Support Questions
Find answers, ask questions, and share your expertise

HDFS and other service checks fail with timeout error

HDFS and other service checks fail with timeout error

Rising Star

I am in the process of installing an 8 node HDP 2.4 cluster, administered with Ambari 2.2. When running service checks in the following services:

HDFS

MapReduce2

Hive

Oozie

I get the following error message:

Python script has been killed due to timeout after waiting 300 secs

That is the only error message shown on stderr or stdout. I have checked here and here and followed the advice given there of increasing the agent task timeout.

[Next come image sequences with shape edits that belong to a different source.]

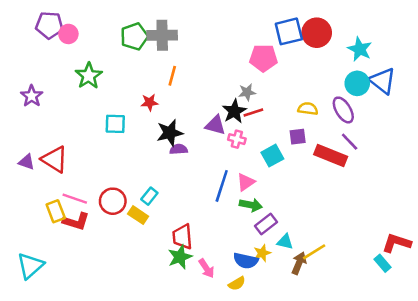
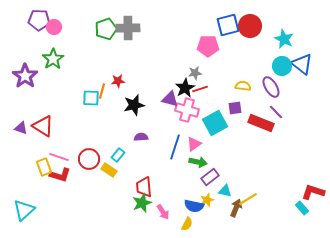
green star: (89, 76) -> (53, 59), moved
orange line: (172, 76) -> (102, 91), moved
purple star: (32, 96) -> (25, 76), size x1.4
pink cross: (237, 139) -> (187, 110), size x1.6
purple semicircle: (179, 149) -> (141, 137), moved
cyan square: (272, 156) -> (215, 123), size x1.4
yellow semicircle: (237, 284) -> (187, 224), turned -32

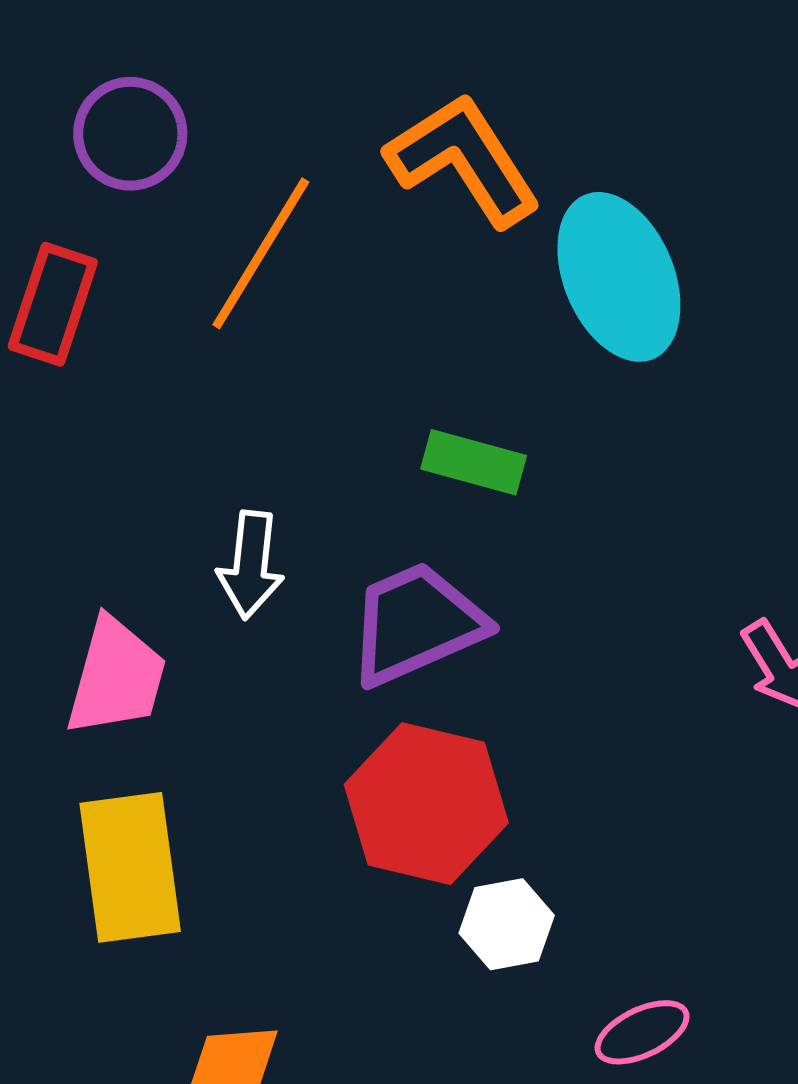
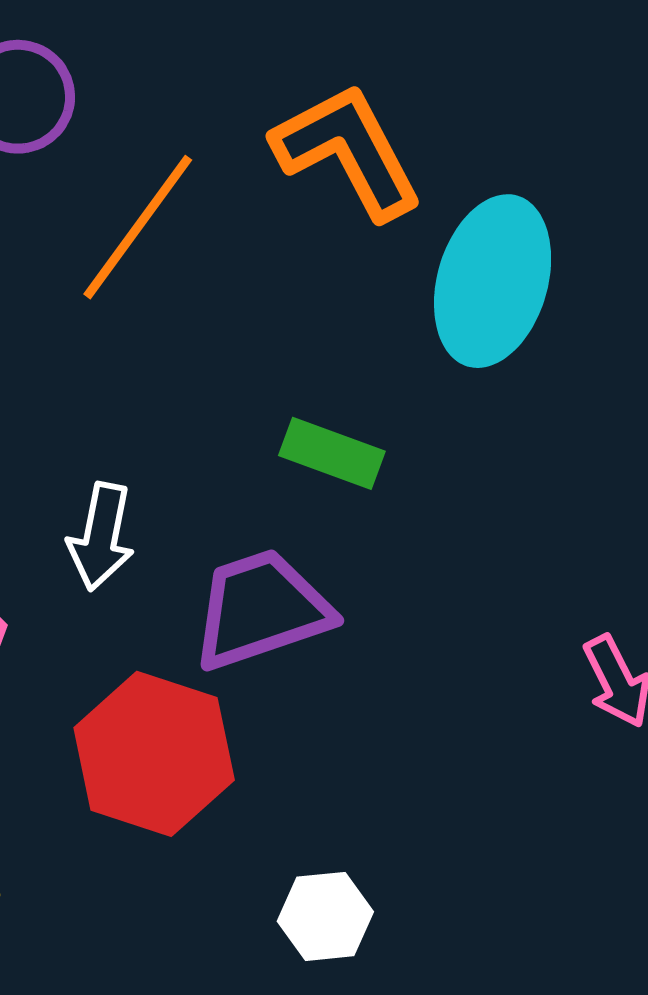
cyan ellipse: (619, 277) -> (493, 281), turned 34
red hexagon: (426, 804) -> (154, 754), moved

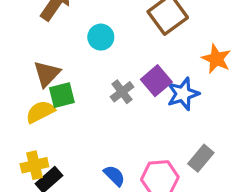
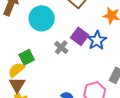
cyan circle: (101, 37) -> (42, 18), size x1.6
brown triangle: (47, 74) -> (17, 85), moved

However this has not improved things at all. Does anybody have any advice about how I can improve this?

2 REPLIES 2

Re: HDFS and other service checks fail with timeout error

Guru

usually when you get a timeout, solution is not to increase the timeout but to find the problem. Check in your logs the command being played by the script and try it by yourself. That should come for many reasons (DNS, iptables, etc.) and each other could be unrelated

Re: HDFS and other service checks fail with timeout error

Explorer

It is usually best to check the slave logs to see if they're still running. If NodeManagers are all down, for example, the YARN-dependent service checks will timeout because a job may be submitted to the ResourceManager, but the jobs aren't actually being run.